L'Envers du monde. Thomas B. Reverdy : Une règle de trois

« Curieuse présence de l'absence dans le deuil » est un thème cher à Thomas B.Reverdy. L'envers du monde se présente comme le point de vue (aveugle) d'un triple point de vue (vide) sur l'événement qui aurait pu et qui aurait dû passer inaperçu : la découverte du cadavre d'un ouvrier sur le grand chantier de Ground Zero. C'est l'été 2003, un été lourd et chaud. L'envers du monde est un monde géométrisé par Reverdy le thaumaturge. Géométrie de l'origine oubliée. Il y a eu et il n'y aura plus.

« Est-ce qu'on peut mourir dans des endroits qui n'existent pas ? »


Trois points de vue sur ce rien. Trois personnages. Trois Chapitre. Pete, Candice, Simon.
Trois narrations pour un polar qui n'est pas un polar, pour un roman qui n'est pas un roman.


Le narrateur est au troisième rang. Mais il pourrait occuper une autre place. Il est français et écrivain. C'est Simon. Pete est en première ligne. Il est flic déchu et tout porte à le croire coupable du meurtre. Candice est serveuse et témoin.

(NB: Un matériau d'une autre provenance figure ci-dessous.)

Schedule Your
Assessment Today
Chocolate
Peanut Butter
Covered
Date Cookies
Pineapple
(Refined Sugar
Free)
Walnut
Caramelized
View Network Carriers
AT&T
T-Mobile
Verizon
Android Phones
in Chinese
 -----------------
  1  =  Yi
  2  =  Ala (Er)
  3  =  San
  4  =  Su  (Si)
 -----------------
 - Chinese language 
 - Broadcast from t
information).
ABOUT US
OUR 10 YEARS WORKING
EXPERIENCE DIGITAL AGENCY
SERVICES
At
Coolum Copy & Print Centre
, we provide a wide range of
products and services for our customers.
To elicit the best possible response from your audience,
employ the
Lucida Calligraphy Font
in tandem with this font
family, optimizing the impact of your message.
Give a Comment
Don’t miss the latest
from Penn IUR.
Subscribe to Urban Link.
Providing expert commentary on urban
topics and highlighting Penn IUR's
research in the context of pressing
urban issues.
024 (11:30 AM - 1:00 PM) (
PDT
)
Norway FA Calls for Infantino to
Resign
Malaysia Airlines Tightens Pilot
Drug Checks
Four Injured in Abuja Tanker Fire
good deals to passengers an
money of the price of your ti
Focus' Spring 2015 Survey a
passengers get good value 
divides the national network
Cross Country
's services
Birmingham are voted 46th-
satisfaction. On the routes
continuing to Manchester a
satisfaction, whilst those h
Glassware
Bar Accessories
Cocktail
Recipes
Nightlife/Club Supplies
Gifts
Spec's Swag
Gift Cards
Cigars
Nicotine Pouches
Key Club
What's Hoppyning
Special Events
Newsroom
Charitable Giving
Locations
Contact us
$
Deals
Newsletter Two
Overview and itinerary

Traversant le trièdre de toute part, voici O'Maley, l'inspecteur chargé de l'enquête. Passe-muraille pourfendeur de vide, de fausses pistes et de témoignages singulièrement contradictoires. Lui-même se demandera si l'événement a vraiment eu lieu. Car « il faudrait une vie pour raconter une vie ». Et cette vie disparue, incarnée dans ce cadavre sans histoire, n'intéresse au fond personne. Esclave moderne des pyramides américaines.


L'envers du monde n'est pas seulement le récit d'une reconstruction sur le vide, c'est le récit éloquent et silencieux, pudique donc, d'un bâtisseur anonyme, étranger, métèque. Le récit vrai dont le sujet est ce héros qui n'aura jamais la fierté de dire : j'y étais.


L'envers du monde coupe le souffle. A retenir un peu sa respiration, on commence à penser. 


Didier Bazy 


 Thomas B. Reverdy, L'envers du monde, Seuil, 2010, 265 p.